Cependant toutes les possibilités résultant de ces innovations sont aussi envisageables avec l'informatique.

Qu'en sera-t-il dans cinquante ans ? Sans trop prophétiser, on peut raisonnablement penser que le développement de nouveaux produits sera plus facile en matière de facture électronique, les mentalités étant ici mieux préparées aux évolutions que celles de la facture traditionnelle.

Le Double échappement

Tous les pianos à queue sont dotés aujourd'huide de la mécanique dite à répétition, ou à double échappement, inventée par Erard au début du XIXe siècle et améliorée par Herz quelques années plus tard pour répondre aux exigences des virtuoses en matière de souplesse et de légèreté.

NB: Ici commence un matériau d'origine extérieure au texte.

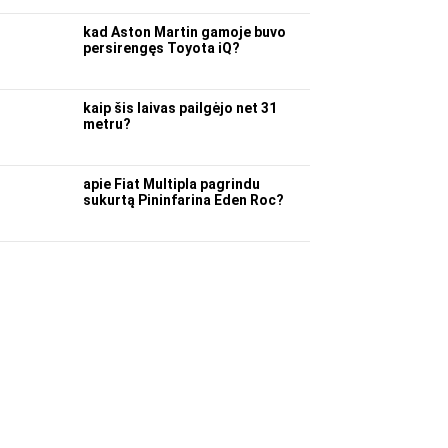
kad Aston Martin gamoje buvo
persirengęs Toyota iQ?
kaip šis laivas pailgėjo net 31
metru?
apie Fiat Multipla pagrindu
sukurtą Pininfarina Eden Roc?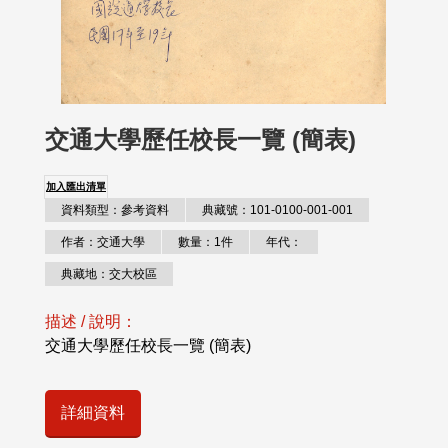
交通大學歷任校長一覽 (簡表)
加入匯出清單
資料類型：參考資料
典藏號：101-0100-001-001
作者：交通大學
數量：1件
年代：
典藏地：交大校區
描述 / 說明：
交通大學歷任校長一覽 (簡表)
詳細資料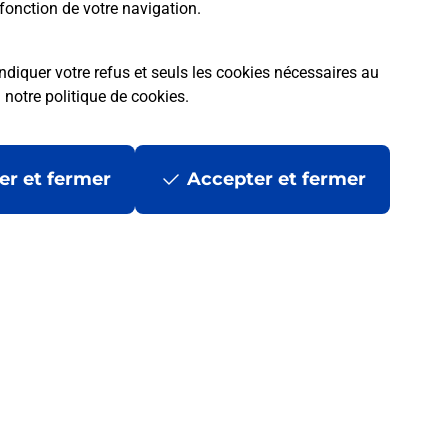
fonction de votre navigation.
ndiquer votre refus et seuls les cookies nécessaires au
a
notre politique de cookies
.
er et fermer
Accepter et fermer
 ?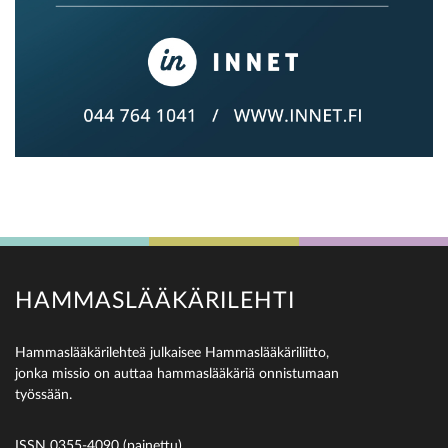
HAMMASLÄÄKÄRILEHTI
Hammaslääkärilehteä julkaisee Hammaslääkäriliitto,
jonka missio on auttaa hammaslääkäriä onnistumaan
työssään.
ISSN 0355-4090 (painettu)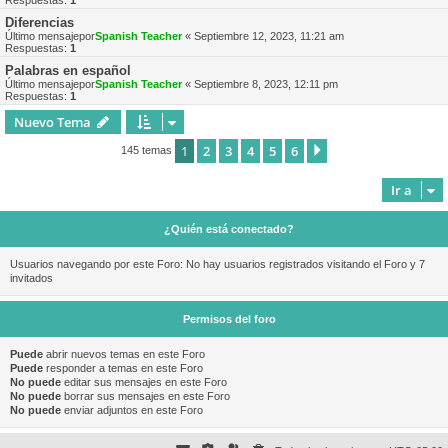
Respuestas:
1
Diferencias
Último mensajepor
Spanish Teacher
«
Septiembre 12, 2023, 11:21 am
Respuestas:
1
Palabras en español
Último mensajepor
Spanish Teacher
«
Septiembre 8, 2023, 12:11 pm
Respuestas:
1
Nuevo Tema
1
2
3
4
5
6
Siguiente
145 temas
Ir a
¿Quién está conectado?
Usuarios navegando por este Foro: No hay usuarios registrados visitando el Foro y 7
invitados
Permisos del foro
Puede
abrir nuevos temas en este Foro
Puede
responder a temas en este Foro
No puede
editar sus mensajes en este Foro
No puede
borrar sus mensajes en este Foro
No puede
enviar adjuntos en este Foro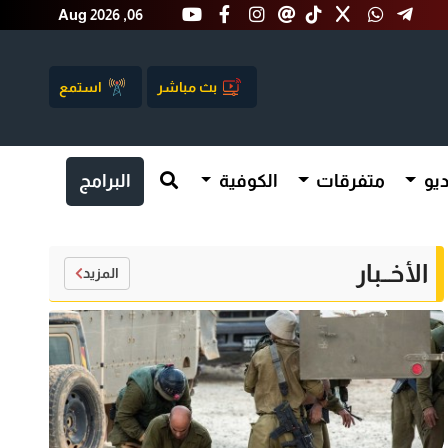
Aug 2026 ,06
بث مباشر
استمع
يو
متفرقات
الكوفية
البرامج
الأخــبار
المزيد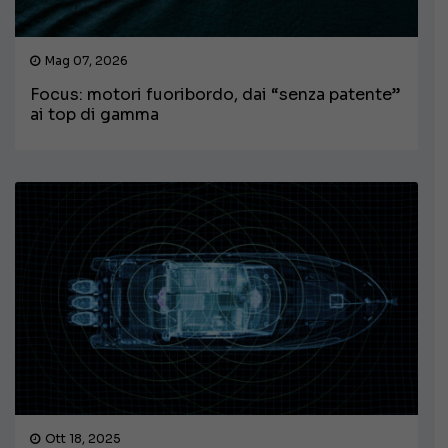
Mag 07, 2026
Focus: motori fuoribordo, dai “senza patente”
ai top di gamma
Ott 18, 2025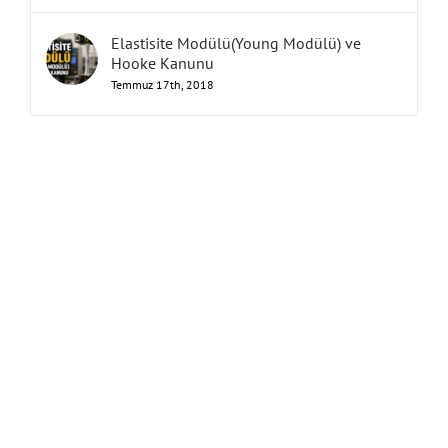
Elastisite Modülü(Young Modülü) ve
Hooke Kanunu
Temmuz 17th, 2018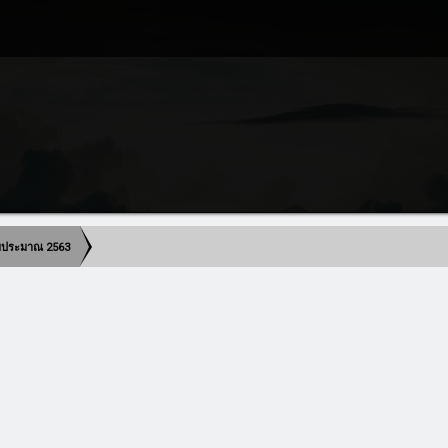
งบประมาณ 2563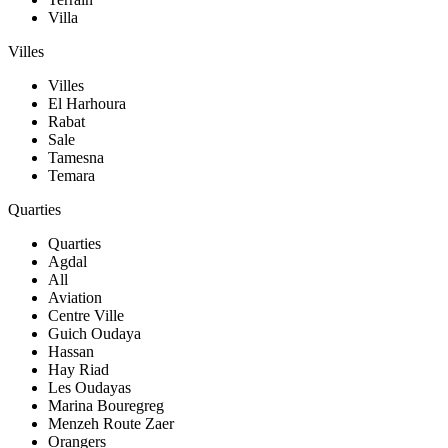
Villa
Villes
Villes
El Harhoura
Rabat
Sale
Tamesna
Temara
Quarties
Quarties
Agdal
All
Aviation
Centre Ville
Guich Oudaya
Hassan
Hay Riad
Les Oudayas
Marina Bouregreg
Menzeh Route Zaer
Orangers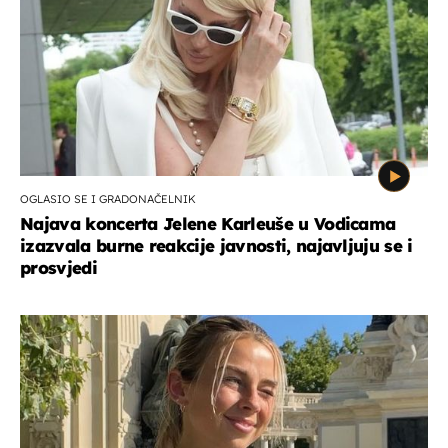
OGLASIO SE I GRADONAČELNIK
Najava koncerta Jelene Karleuše u Vodicama
izazvala burne reakcije javnosti, najavljuju se i
prosvjedi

L'échappement est une petite pièce de bois qui oblige le marteau à revenir en arrière aussitôt après qu'il a percuté la corde. Comme son nom l'indique, le mécanisme à répétition permet une répétion rapide de la même note. Quoique couramment utilisée, le terme « double échappement » est en vérité impropre, le marteau, au moment de sa propulsion, ne se détachant qu'en une seule fois. Sans doute est-ce la sensation ressentie par le doigt du pianiste lorsque le bâton d'échappement retombe sur le « rouleau » qui a conduit certains à parler de double échappement. Pour qu'un nouvel échappement se produise, il faut inévitablement tout recommencer...

La table d'harmonie

Les cordes délivrent leur énergie de vibration à des points différents de la table d'harmonie, qui agit comme un grand diaphragme possédant des modes ou fréquences de résonance bien particulière. Plusieurs facteurs déterminent ces fréquences : la forme et la dimension de la table, le matériau, l'épaisseur et l'orientation du bois, ainsi que l'ensemble des barres collées à la table et la manière dont celle-ci est fixée à la structure du piano.

L'efficacité à rayonner le son, définie comme le rapport entre la puissance rayonnée à la surface de la table et la puissance mécanique délivrée par les cordes, n'est donc pas uniforme du grave à l'aigu. Pour un piano à queue, elle est très faible au-dessous de 80 Hz (Mi1), fonction de la fréquence ensuite, puis se stabilise à une valeur assez élevée, autour de 1200 Hz (Ré5).

Des directions d'émission privilégiées, fonction de la fréquence, sont aussi caractéristiques de la manière dont le son est émis vers l'auditeur. Elles sont bien entendu influencées par la position du couvercle.